Edward Charles Pickering | |
---|---|
Born |
Boston, Massachusetts |
July 19, 1846
Died | February 3, 1919 Cambridge, Massachusetts |
(aged 72)
Nationality | American |
Fields | Astronomy |
Alma mater | Harvard |
Known for | spectroscopic binary stars |
Notable awards |
Henry Draper Medal (1888) Valz Prize (1888) Bruce Medal (1908) Gold Medal of the Royal Astronomical Society (1886 and 1901) |
Edward Charles Pickering (July 19, 1846 – February 3, 1919) was an American astronomer and physicist as well as the older brother of William Henry Pickering.
Along with Carl Vogel, Pickering discovered the first spectroscopic binary stars. He wrote Elements of Physical Manipulations (2 vol., 1873–76).
Pickering attended Boston Latin School, and received his B.S. from Harvard in 1865. Soon after graduating from Harvard, Pickering taught physics at the Massachusetts Institute of Technology. Later, he served as director of Harvard College Observatory from 1877 to his death in 1919, where he made great leaps forward in the gathering of stellar spectra through the use of photography.

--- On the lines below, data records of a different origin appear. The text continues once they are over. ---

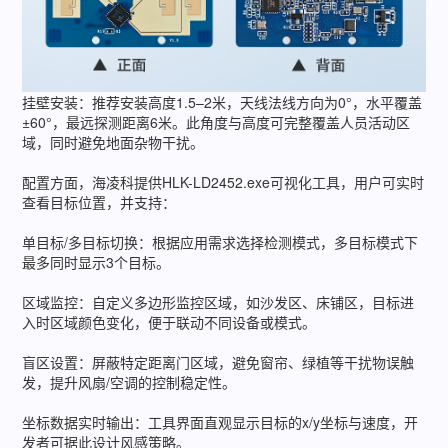
挂壁安装：推荐安装高度1.5–2米，天线法线方向为0°，水平覆盖
±60°，最远探测距离6米。此角度与高度可完整覆盖人员活动区
域，同时避免地面杂物干扰。
配置方面，海凌科提供HLK-LD2452.exe可视化工具，用户可实时
查看目标位置，并支持：
单目标/多目标切换：根据应用需求选择检测模式，多目标模式下
最多同时显示3个目标。
区域监控：自定义多边形监控区域，如沙发区、床铺区，目标进
入时区域颜色变化，便于联动不同设备或模式。
盲区设置：屏蔽特定距离门区域，避免窗帘、绿植等干扰物误触
发，提升风扇/空调的控制稳定性。
坐标数据实时输出：工具界面直观显示目标的x/y坐标与速度，开
发者可据此设计风感策略。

At Harvard, he recruited over 80 women to work for him, including Annie Jump Cannon, Henrietta Swan Leavitt, and Antonia Maury. These women, the Harvard Computers (also described as "Pickering's Harem" by the scientific community at the time), made several important discoveries at HCO. Leavitt's discovery of the period-luminosity relationship for Cepheids, published by Pickering, would prove the foundation for the modern understanding of cosmological distances.
In 1876 he co-founded the Appalachian Mountain Club.
In 1882, Pickering developed a method to photograph the spectra of multiple stars simultaneously by putting a large prism in front of the photographic plate.
He also, along with Williamina Fleming and Annie Jump Cannon designed a stellar classification system based on an alphabetic system for spectral classes that was first known as the Harvard Stellar Classification and became the basis for the Henry Draper Catalog.